And God Created Woman
Has this movie title ever been remade instead of a film? The 1956 Brigitte Bardot film “And God Created Woman” has little in common with its namesake besides the director, Roger Vadim. It’s a great title, yes, and while I can hardly recall anything about the original or certainly not enough to make a fair comparison I’m inclined to believe that this one is an improvement. Rebecca De Mornay stars as a woman prison inmate (wrongly sentenced, naturally) who yearns for freedom.
She escapes but makes the mistake of hitching a ride in the limousine of a politician (Frank Langella), who instead of turning her over to the authorities helps her break back into jail. Then he offers some advice: If she can find someone on the outside willing to vouch for her responsibility, parole is likely. This suggestion leads into what’s easily the movie’s best sequence. At this point De Mornay has discovered a local handyman (Vincent Spano), who’s making repairs on prison property, and seduced him. Then she makes him an offer.
She’ll give him $5,000 her inheritance if he’ll marry her and help get her paroled. He agrees and so begins another good stretch of scenes as these two incompatible people form what seems like an unlikely and totally unworkable couple. The truth is that much of middle section of “And God Created Woman” works pretty well, largely because De Mornay and Spano are so effective together but also because Vadim tells it economically and tells it good. De Mornay plays a young woman who knows exactly what she wants, without ambiguity or wavering; although she had sex with Spano in prison, now that they’re out together she won’t sleep with him anymore: “This is business,” she explains.
He’s shocked. So is she when she finds out Spano already has a family; he lives with a son and a kid brother. Then she makes some adjustments, although Spano is still mad that she’d rather rehearse for her rock band than get a day job or take care of the house. Meanwhile, she re-encounters Langella, who helps champion her cause as the deserving kid he’s rehabilitated.

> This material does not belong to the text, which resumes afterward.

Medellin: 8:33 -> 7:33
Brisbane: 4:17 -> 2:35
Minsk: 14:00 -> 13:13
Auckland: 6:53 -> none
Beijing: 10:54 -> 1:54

The two flirt, have another brief affair and then split up after Langela’s wife (Judith Chapman) catches wise to something or another. And then the movie has become pretty stupid by this point there’s the threat that De Mornay may have to go back to jail, followed by an incident at a political rally and then, of course, the heartwarming close.
These movies annoy me because they don’t have enough ambition for the amount of imagination they contain. In the delinquent school girl and the carpenter trying to be a single father, De Mornay and Spano create two very interesting characters. Why did this plot, and these people, need the mechanical manipulation of the plot about the politician and his wife and the melodramatic events of the last reel? Wasn’t there already a story here? I think so.

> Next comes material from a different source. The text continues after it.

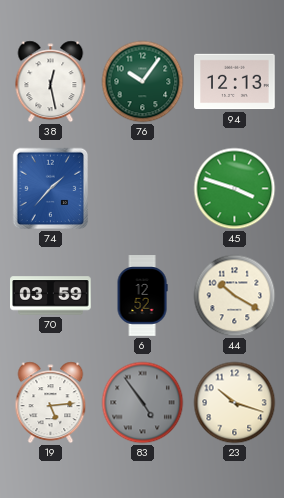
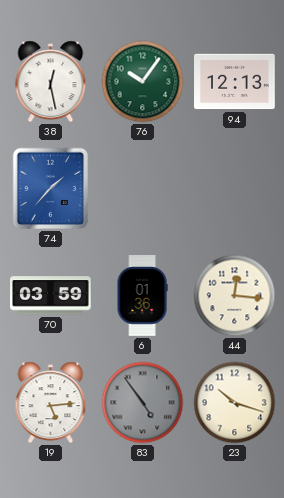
45: 3:48 -> none
6: 12:52 -> 01:36
44: 10:20 -> 12:16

So much does De Mornay bring to this performance that it lifts off the screen and threatens to redeem the bankrupt plot; she makes it live. And Spano is just as good, creating a whole world of hard work and pickup trucks, mortgage payments and romantic confusion. In a movie like this, people are enough. The experience of De Mornay and Spano simply learning to talk to one another is more dramatic than the whole showdown at the political rally. And in fact, I resented seeing them manipulated by plot: The young woman has broken out of one prison only to find herself in another.
Is it worth seeing? Sort of. You have to put the plot on hold, overlook the contrivances of the last half hour and find some way to admire how she plays that scene even while despising it itself. If you can do that, you’ll find good work here even by Vadim who may have been as trapped by it as everyone else was trapped by everything else by now that they’ve remade those words into this order which gives me an idea slightly better than when they had first made them into words: They should remake all movies like this one not this movie but another one again!